Skip the pictures. Transcribe the rest of the data below without changing a word.

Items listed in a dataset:
# # # # #

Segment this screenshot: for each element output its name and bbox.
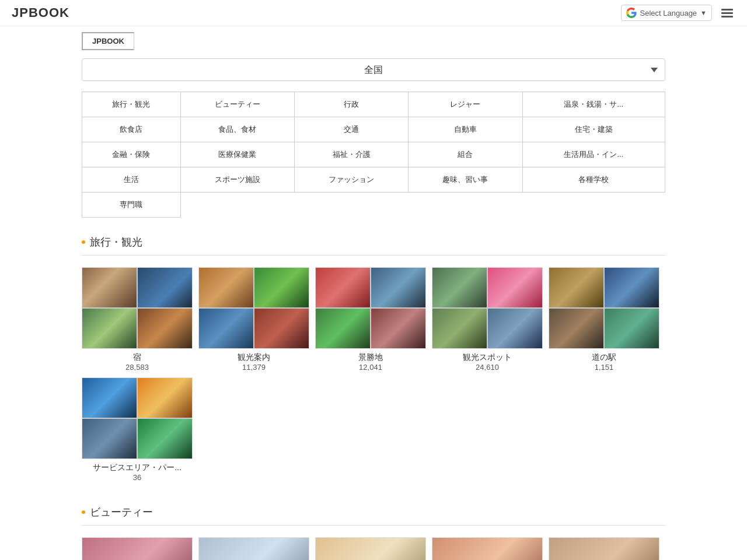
- category-cell[interactable]: 専門職: [82, 192, 181, 218]
- card-image-2: [605, 268, 659, 307]
- card-image-3: [549, 309, 603, 348]
- category-cell: [409, 192, 522, 218]
- card-label: 宿: [82, 352, 193, 363]
- google-g-icon: [626, 8, 637, 18]
- card-image-3: [82, 309, 137, 348]
- card-count: 36: [82, 473, 193, 482]
- card-count: 12,041: [315, 363, 426, 372]
- category-cell[interactable]: 住宅・建築: [522, 117, 665, 142]
- travel-card[interactable]: 景勝地12,041: [315, 267, 426, 372]
- card-image-2: [138, 378, 192, 418]
- card-label: 道の駅: [549, 352, 659, 363]
- card-image-grid: [82, 377, 193, 459]
- logo: JPBOOK: [12, 5, 69, 20]
- card-image-4: [138, 419, 192, 459]
- card-label: 観光スポット: [432, 352, 543, 363]
- category-cell[interactable]: 温泉・銭湯・サ...: [522, 92, 665, 117]
- card-image-1: [432, 268, 487, 307]
- card-image-2: [488, 268, 542, 307]
- card-count: 1,151: [549, 363, 659, 372]
- category-cell[interactable]: 食品、食材: [180, 117, 294, 142]
- category-cell: [522, 192, 665, 218]
- header-right: Select Language ▼: [621, 5, 735, 21]
- category-cell[interactable]: 生活: [82, 167, 181, 192]
- card-image-3: [199, 309, 253, 348]
- category-cell: [180, 192, 294, 218]
- translate-label: Select Language: [640, 9, 697, 18]
- card-count: 11,379: [198, 363, 309, 372]
- section-title-travel: 旅行・観光: [82, 235, 665, 249]
- travel-card[interactable]: 宿28,583: [82, 267, 193, 372]
- card-label: 観光案内: [198, 352, 309, 363]
- category-cell[interactable]: スポーツ施設: [180, 167, 294, 192]
- card-image-2: [138, 268, 192, 307]
- travel-card[interactable]: 観光スポット24,610: [432, 267, 543, 372]
- category-cell[interactable]: 医療保健業: [180, 142, 294, 167]
- card-image-1: [82, 268, 137, 307]
- category-cell[interactable]: 飲食店: [82, 117, 181, 142]
- card-count: 24,610: [432, 363, 543, 372]
- category-cell[interactable]: 生活用品・イン...: [522, 142, 665, 167]
- category-cell[interactable]: 金融・保険: [82, 142, 181, 167]
- card-image-1: [316, 268, 370, 307]
- category-table: 旅行・観光ビューティー行政レジャー温泉・銭湯・サ...飲食店食品、食材交通自動車…: [82, 92, 665, 218]
- main-content: JPBOOK 全国 旅行・観光ビューティー行政レジャー温泉・銭湯・サ...飲食店…: [0, 26, 747, 560]
- card-image-grid: [432, 267, 543, 349]
- tab-bar: JPBOOK: [82, 32, 665, 50]
- card-image-4: [138, 309, 192, 348]
- category-cell[interactable]: ファッション: [294, 167, 408, 192]
- beauty-card-2[interactable]: [198, 537, 309, 560]
- google-translate-widget[interactable]: Select Language ▼: [621, 5, 712, 21]
- travel-card[interactable]: 道の駅1,151: [549, 267, 659, 372]
- section-travel: 旅行・観光 宿28,583観光案内11,379景勝地12,041観光スポット24…: [82, 235, 665, 482]
- card-label: 景勝地: [315, 352, 426, 363]
- card-image-3: [82, 419, 137, 459]
- region-select[interactable]: 全国: [82, 58, 665, 81]
- category-cell[interactable]: 自動車: [409, 117, 522, 142]
- card-image-grid: [549, 267, 659, 349]
- card-image-4: [371, 309, 425, 348]
- category-cell[interactable]: 各種学校: [522, 167, 665, 192]
- section-divider-travel: [82, 255, 665, 256]
- card-grid-travel: 宿28,583観光案内11,379景勝地12,041観光スポット24,610道の…: [82, 267, 665, 482]
- list-view-icon[interactable]: [719, 6, 735, 20]
- card-image-2: [371, 268, 425, 307]
- header: JPBOOK Select Language ▼: [0, 0, 747, 26]
- section-divider-beauty: [82, 525, 665, 526]
- region-selector-wrap: 全国: [82, 58, 665, 81]
- category-cell[interactable]: 交通: [294, 117, 408, 142]
- beauty-card-3[interactable]: [315, 537, 426, 560]
- tab-jpbook[interactable]: JPBOOK: [82, 32, 134, 50]
- category-cell[interactable]: 趣味、習い事: [409, 167, 522, 192]
- card-count: 28,583: [82, 363, 193, 372]
- beauty-card-1[interactable]: [82, 537, 193, 560]
- card-image-grid: [198, 267, 309, 349]
- card-image-4: [488, 309, 542, 348]
- card-image-1: [82, 378, 137, 418]
- category-cell[interactable]: ビューティー: [180, 92, 294, 117]
- category-cell: [294, 192, 408, 218]
- card-image-1: [199, 268, 253, 307]
- travel-card[interactable]: サービスエリア・パー...36: [82, 377, 193, 482]
- beauty-card-4[interactable]: [432, 537, 543, 560]
- card-image-2: [254, 268, 309, 307]
- category-cell[interactable]: 旅行・観光: [82, 92, 181, 117]
- beauty-card-grid: [82, 537, 665, 560]
- travel-card[interactable]: 観光案内11,379: [198, 267, 309, 372]
- beauty-card-5[interactable]: [549, 537, 659, 560]
- section-title-beauty: ビューティー: [82, 505, 665, 519]
- category-cell[interactable]: 福祉・介護: [294, 142, 408, 167]
- card-image-1: [549, 268, 603, 307]
- card-image-3: [316, 309, 370, 348]
- card-image-4: [605, 309, 659, 348]
- section-beauty: ビューティー: [82, 505, 665, 560]
- translate-arrow-icon: ▼: [700, 9, 707, 16]
- card-image-3: [432, 309, 487, 348]
- category-cell[interactable]: 行政: [294, 92, 408, 117]
- card-image-grid: [315, 267, 426, 349]
- card-image-4: [254, 309, 309, 348]
- card-image-grid: [82, 267, 193, 349]
- category-cell[interactable]: 組合: [409, 142, 522, 167]
- category-cell[interactable]: レジャー: [409, 92, 522, 117]
- card-label: サービスエリア・パー...: [82, 463, 193, 473]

# # # # #

> _Reply_:
Segment this screenshot: for each element output its name and bbox.
- category-cell[interactable]: 専門職: [82, 192, 181, 218]
- card-image-2: [605, 268, 659, 307]
- card-image-3: [549, 309, 603, 348]
- category-cell: [409, 192, 522, 218]
- card-label: 宿: [82, 352, 193, 363]
- google-g-icon: [626, 8, 637, 18]
- card-image-3: [82, 309, 137, 348]
- card-count: 36: [82, 473, 193, 482]
- card-count: 12,041: [315, 363, 426, 372]
- category-cell[interactable]: 住宅・建築: [522, 117, 665, 142]
- travel-card[interactable]: 景勝地12,041: [315, 267, 426, 372]
- card-image-2: [138, 378, 192, 418]
- card-label: 道の駅: [549, 352, 659, 363]
- card-image-grid: [82, 377, 193, 459]
- logo: JPBOOK: [12, 5, 69, 20]
- card-image-4: [138, 419, 192, 459]
- card-label: 観光スポット: [432, 352, 543, 363]
- category-cell[interactable]: 温泉・銭湯・サ...: [522, 92, 665, 117]
- card-image-1: [432, 268, 487, 307]
- card-image-2: [488, 268, 542, 307]
- card-count: 1,151: [549, 363, 659, 372]
- category-cell[interactable]: 食品、食材: [180, 117, 294, 142]
- category-cell: [522, 192, 665, 218]
- header-right: Select Language ▼: [621, 5, 735, 21]
- category-cell[interactable]: 生活: [82, 167, 181, 192]
- card-image-3: [199, 309, 253, 348]
- category-cell: [180, 192, 294, 218]
- translate-label: Select Language: [640, 9, 697, 18]
- card-count: 11,379: [198, 363, 309, 372]
- section-title-travel: 旅行・観光: [82, 235, 665, 249]
- travel-card[interactable]: 宿28,583: [82, 267, 193, 372]
- card-label: 観光案内: [198, 352, 309, 363]
- category-cell[interactable]: スポーツ施設: [180, 167, 294, 192]
- card-image-2: [138, 268, 192, 307]
- travel-card[interactable]: 観光スポット24,610: [432, 267, 543, 372]
- category-cell[interactable]: 医療保健業: [180, 142, 294, 167]
- card-image-1: [82, 268, 137, 307]
- category-cell[interactable]: 飲食店: [82, 117, 181, 142]
- card-count: 24,610: [432, 363, 543, 372]
- category-cell[interactable]: 生活用品・イン...: [522, 142, 665, 167]
- category-cell[interactable]: 金融・保険: [82, 142, 181, 167]
- card-image-1: [316, 268, 370, 307]
- category-table: 旅行・観光ビューティー行政レジャー温泉・銭湯・サ...飲食店食品、食材交通自動車…: [82, 92, 665, 218]
- main-content: JPBOOK 全国 旅行・観光ビューティー行政レジャー温泉・銭湯・サ...飲食店…: [0, 26, 747, 560]
- card-image-grid: [432, 267, 543, 349]
- tab-bar: JPBOOK: [82, 32, 665, 50]
- card-image-4: [138, 309, 192, 348]
- category-cell[interactable]: ファッション: [294, 167, 408, 192]
- beauty-card-2[interactable]: [198, 537, 309, 560]
- google-translate-widget[interactable]: Select Language ▼: [621, 5, 712, 21]
- travel-card[interactable]: 道の駅1,151: [549, 267, 659, 372]
- section-travel: 旅行・観光 宿28,583観光案内11,379景勝地12,041観光スポット24…: [82, 235, 665, 482]
- card-label: 景勝地: [315, 352, 426, 363]
- card-image-3: [82, 419, 137, 459]
- region-select[interactable]: 全国: [82, 58, 665, 81]
- category-cell[interactable]: 自動車: [409, 117, 522, 142]
- card-image-grid: [549, 267, 659, 349]
- card-image-4: [371, 309, 425, 348]
- category-cell[interactable]: 各種学校: [522, 167, 665, 192]
- section-divider-travel: [82, 255, 665, 256]
- card-grid-travel: 宿28,583観光案内11,379景勝地12,041観光スポット24,610道の…: [82, 267, 665, 482]
- list-view-icon[interactable]: [719, 6, 735, 20]
- card-image-2: [371, 268, 425, 307]
- header: JPBOOK Select Language ▼: [0, 0, 747, 26]
- section-divider-beauty: [82, 525, 665, 526]
- region-selector-wrap: 全国: [82, 58, 665, 81]
- category-cell[interactable]: 交通: [294, 117, 408, 142]
- beauty-card-3[interactable]: [315, 537, 426, 560]
- tab-jpbook[interactable]: JPBOOK: [82, 32, 134, 50]
- category-cell[interactable]: 趣味、習い事: [409, 167, 522, 192]
- card-count: 28,583: [82, 363, 193, 372]
- beauty-card-1[interactable]: [82, 537, 193, 560]
- card-image-grid: [198, 267, 309, 349]
- card-image-4: [488, 309, 542, 348]
- card-image-1: [82, 378, 137, 418]
- category-cell[interactable]: ビューティー: [180, 92, 294, 117]
- category-cell: [294, 192, 408, 218]
- card-image-1: [199, 268, 253, 307]
- travel-card[interactable]: サービスエリア・パー...36: [82, 377, 193, 482]
- beauty-card-4[interactable]: [432, 537, 543, 560]
- card-image-2: [254, 268, 309, 307]
- category-cell[interactable]: 旅行・観光: [82, 92, 181, 117]
- beauty-card-grid: [82, 537, 665, 560]
- travel-card[interactable]: 観光案内11,379: [198, 267, 309, 372]
- beauty-card-5[interactable]: [549, 537, 659, 560]
- section-title-beauty: ビューティー: [82, 505, 665, 519]
- category-cell[interactable]: 福祉・介護: [294, 142, 408, 167]
- card-image-1: [549, 268, 603, 307]
- card-image-3: [316, 309, 370, 348]
- card-image-4: [605, 309, 659, 348]
- section-beauty: ビューティー: [82, 505, 665, 560]
- translate-arrow-icon: ▼: [700, 9, 707, 16]
- card-image-3: [432, 309, 487, 348]
- category-cell[interactable]: 行政: [294, 92, 408, 117]
- card-image-grid: [315, 267, 426, 349]
- card-image-4: [254, 309, 309, 348]
- card-image-grid: [82, 267, 193, 349]
- category-cell[interactable]: 組合: [409, 142, 522, 167]
- category-cell[interactable]: レジャー: [409, 92, 522, 117]
- card-label: サービスエリア・パー...: [82, 463, 193, 473]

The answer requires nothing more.